Abstract

Wondrously Wounded is a marvellous book. Our first clue that this is no ordinary book is Brian Brock’s expression of its aim: ‘to give [readers] a sense of the wondrous beauty of [his son] Adam’s life’ (p. xii). This involves telling the story of his own conversion, but weaving personal experience into theological work in an academic register is a ticklish undertaking. Brock shows us how to do it well. In chapter 8, we find the reason for this: his son is a good teacher. ‘As Adam remakes me’, Brock writes, ‘he invites me to become a different sort of academic’ (p. 180). If we too take up his invitation, we are asking to be remade from the bottom up. Literally. Such a transformation involves the shifting of our gut reactions from embarrassment (or fear or shame) to wonder—and to love.
The introduction gives us a taste of the tone and style of the argument: eclectic and wide-ranging, relentlessly interdisciplinary and academic, and never far from the Bible or the teaching of the church. The danger in such an approach is that we might miss the forest for the trees. Brock protects us against this peril by italicising key points, and by building to a central thesis that is crystal clear: Christians need to accept the challenge to our self-understanding brought by people who bear the label ‘disabled’, and to live in communities shaped accordingly.
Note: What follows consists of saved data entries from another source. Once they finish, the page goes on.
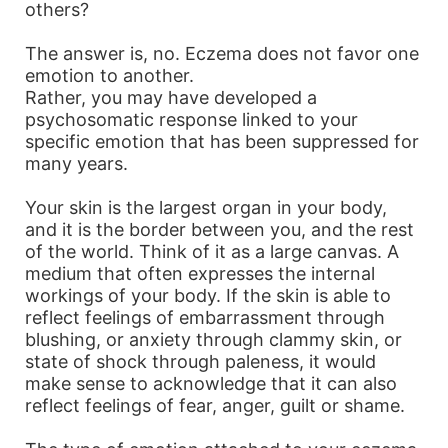
others?
The answer is, no. Eczema does not favor one
emotion to another.
Rather, you may have developed a
psychosomatic response linked to your
specific emotion that has been suppressed for
many years.
Your skin is the largest organ in your body,
and it is the border between you, and the rest
of the world. Think of it as a large canvas. A
medium that often expresses the internal
workings of your body. If the skin is able to
reflect feelings of embarrassment through
blushing, or anxiety through clammy skin, or
state of shock through paleness, it would
make sense to acknowledge that it can also
reflect feelings of fear, anger, guilt or shame.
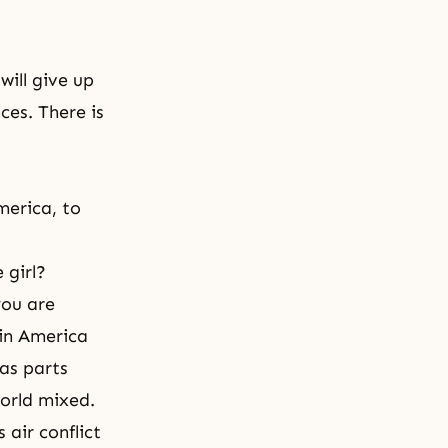
will give up
es. There is
merica, to
 girl?
you are
 in America
has parts
world mixed.
 air conflict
The book comprises five parts, each of two chapters. Part I considers disability in the Christian tradition and carries on a lively conversation with Augustine, Gregory Nazianzen and Martin Luther. Brock’s reading of Augustine’s City of God yields the ‘revolutionary thought . . . that an observer’s shame or embarrassment in the presence of nonstandard human life is an artifact of disunion with his or her Creator, a mark of humanity’s common guilt not easily overcome and certainly not by human powers’ (p. 26, emphasis original). Brock illustrates the contrast between human embarrassment and divine compassion by setting the human response to lepers (pp. 32–34) against the Good Samaritan’s response to the injured man at the roadside (pp. 49–51). Brock notes the use of the verb splachnizesthai in the parable of the Good Samaritan, an expression that means ‘to be moved deeply [in the bowels]’. Disciples of Jesus are called ‘to receive this heightened sensibility’ (p. 50, emphasis original). That is the level of transformation required, and Brock rightly insists that human powers cannot begin it, much less accomplish it. This conversation with tradition begins his interrogation of the label ‘disability’ and ‘the limits [it] places on modern assumptions about humanness and personhood’ (p. 53). The question that the sorts of human difference labelled ‘disability’ ought to raise is not ‘why?’ but ‘what hopeful word might God be speaking in this encounter?’ The answer unfolds only in relationships among those with differing abilities who share life together.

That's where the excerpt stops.